What I find compelling about this method is that it leaves minimal room for opinions and second-guessing. The evaluation technique is a business discovery process that objectively assesses the viability of a strategy based on concrete factors.
Uncertainty / Impact (Roadmap Themes)
Perhaps, the most frequent source of product discovery opportunities is the product roadmap, if properly designed and implemented.Product Discovery does not have to be seen as an occasional or extravagant practice, but as part of the normal operation of modern product teams.
The product roadmap, if designed and implemented correctly, is perhaps the most common source of product discovery opportunities. Product discovery need not be regarded as an infrequent or extravagant practice, but rather as a routine aspect of the daily operations of modern product teams.
The above figure displays an illustration of a product roadmap implementation with an integrated product discovery process. The initiatives that enter the pipeline undergo a screening process that culminates in the decision to either include them in the roadmap or discard them.
All initiatives that make it onto the roadmap must fulfill the necessary requirements to enter the ‘Ready for Discovery’ buffer, which functions as a queue and must be prioritized for maximum benefit. The outcome of the discovery process will be the rejection of the Theme or its inclusion in the ‘Ready for Delivery’ buffer.
Prioritizing product discovery opportunities can be a challenging task due to the unknowns involved. Nonetheless, by evaluating the level of uncertainty associated with each idea, you can start pinpointing the concepts worth exploring in greater depth during the Product Discovery phase.

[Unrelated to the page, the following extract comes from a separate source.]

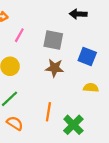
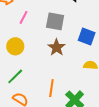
brown star: (55, 68) -> (57, 47), turned 30

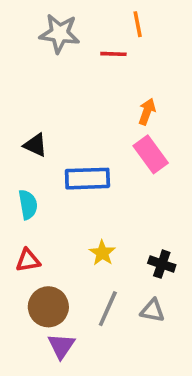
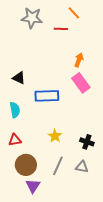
orange line: (138, 24) -> (74, 13), turned -32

The upper right quadrant usually contains the most promising and intriguing ideas, which should be given priority for further evaluation. On the other hand, ideas located in the lower right quadrant should be assessed from a delivery perspective.

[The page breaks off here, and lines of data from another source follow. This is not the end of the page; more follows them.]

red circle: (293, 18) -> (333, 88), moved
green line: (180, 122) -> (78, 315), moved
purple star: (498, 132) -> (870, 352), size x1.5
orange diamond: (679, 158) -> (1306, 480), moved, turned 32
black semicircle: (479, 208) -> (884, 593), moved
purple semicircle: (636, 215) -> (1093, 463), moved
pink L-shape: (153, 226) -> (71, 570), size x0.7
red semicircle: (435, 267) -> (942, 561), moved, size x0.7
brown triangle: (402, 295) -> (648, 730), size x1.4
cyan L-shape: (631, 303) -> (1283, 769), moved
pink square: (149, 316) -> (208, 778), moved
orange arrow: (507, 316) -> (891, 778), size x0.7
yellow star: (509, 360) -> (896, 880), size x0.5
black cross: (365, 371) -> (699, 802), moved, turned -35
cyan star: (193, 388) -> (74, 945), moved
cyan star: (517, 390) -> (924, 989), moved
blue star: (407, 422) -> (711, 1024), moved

This entails carefully evaluating their feasibility in terms of resources, timeline, and other constraints.
While prioritizing product discovery opportunities, it’s important to acknowledge that the process involves a certain level of uncertainty. However, by promoting a shared understanding within your team and organization about which ideas are most promising, you can identify and invest in the opportunities that hold the greatest potential for success.
Keep in mind that prioritization is not a precise science, but a collaborative effort to make informed decisions that lead to better outcomes.
ICE (Product Growth & Continuous Improvement)
To prioritize product growth issues or incremental product improvements, it is often useful to employ a lightweight prioritization technique. One such technique is ICE, which was created by Sean Ellis and stands for Impact, Confidence, and Ease.
The ICE method involves assigning a score to each idea based on its potential impact, the team’s confidence in its potential success, and the ease of implementation.
Ideas are then ranked in order of their total ICE score, with higher-scoring ideas being prioritized for further exploration and development.
While this technique may not be as comprehensive as other prioritization methods, it can be a quick and effective way to identify and prioritize ideas for small-scale improvements or growth initiatives.
The situation at hand is tactical, as the focus is on evaluating ideas that need to be validated prior to implementation.
The impetus for the product discovery process is often a declining product metric. The product team works together to investigate the issue and generate multiple ideas for resolving it. Prioritization of these ideas is necessary before moving on to validation, where they will be put to the test.
For further information on this method, refer to Sean Ellis’ book ‘Hacking Growth’.